How does this year’s Clinical Pathways Congress anticipate future developments in the field?
We will hear how the use of clinical pathways has changed the patient management culture in a large oncology practice taking on greater accountability for both financial and quality performance. Financial and clinical outcomes performance are key to as we move forward with the Oncology Care Model and accountable care organizations care models. We are constantly moving in a direction of accountable care, which influences everything related to the care we deliver.
JCP also spoke with Andrew Hertler, MD, FACP, chief medical officer of New Century Health (Brea, CA). Dr Hertler will present “The Integration of Genomics Into Clinical Pathways,” a presentation that addresses the potential benefits of adding and valuing genomic testing to clinical pathway programs.
How are pathway programs improved through the integration of genomics?
There are many benefits to be gained through the integration of genomics into clinical pathways. First, the availability benefits patients, because it can guide them to therapies that have a higher likelihood of working. In this respect, they can also aid in the management of potential “financial toxicity,” because there will be a higher likelihood of avoiding therapies that are likely to fail and then require further therapies. Genomics can also help oncologists in terms of providing guidance in test selection, interpretation, and therapy selection in the face of an increasingly complex and rapidly changing genomic database. It also helps delivery stakeholders focused on value-based care in the development of advanced clinical management strategies.
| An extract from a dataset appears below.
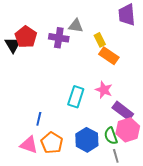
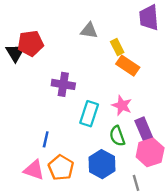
red pentagon: (26, 37) -> (30, 43), turned 30
purple cross: (59, 38) -> (63, 84), moved
purple rectangle: (123, 111) -> (144, 130), turned 30
green semicircle: (111, 136) -> (117, 136), moved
Are there matters of tension between the use of genomic testing and the design/implementation of pathways?
There does not have to be tension between the use of genomic testing and the design and implementation of pathways. Genomics, along with tumor type, defines an increasing number of “unique diseases.” This will in turn lead to the development of increasingly granular pathways. These pathways will be needed by physicians to manage the increasing clinical complexity driven by a massive database.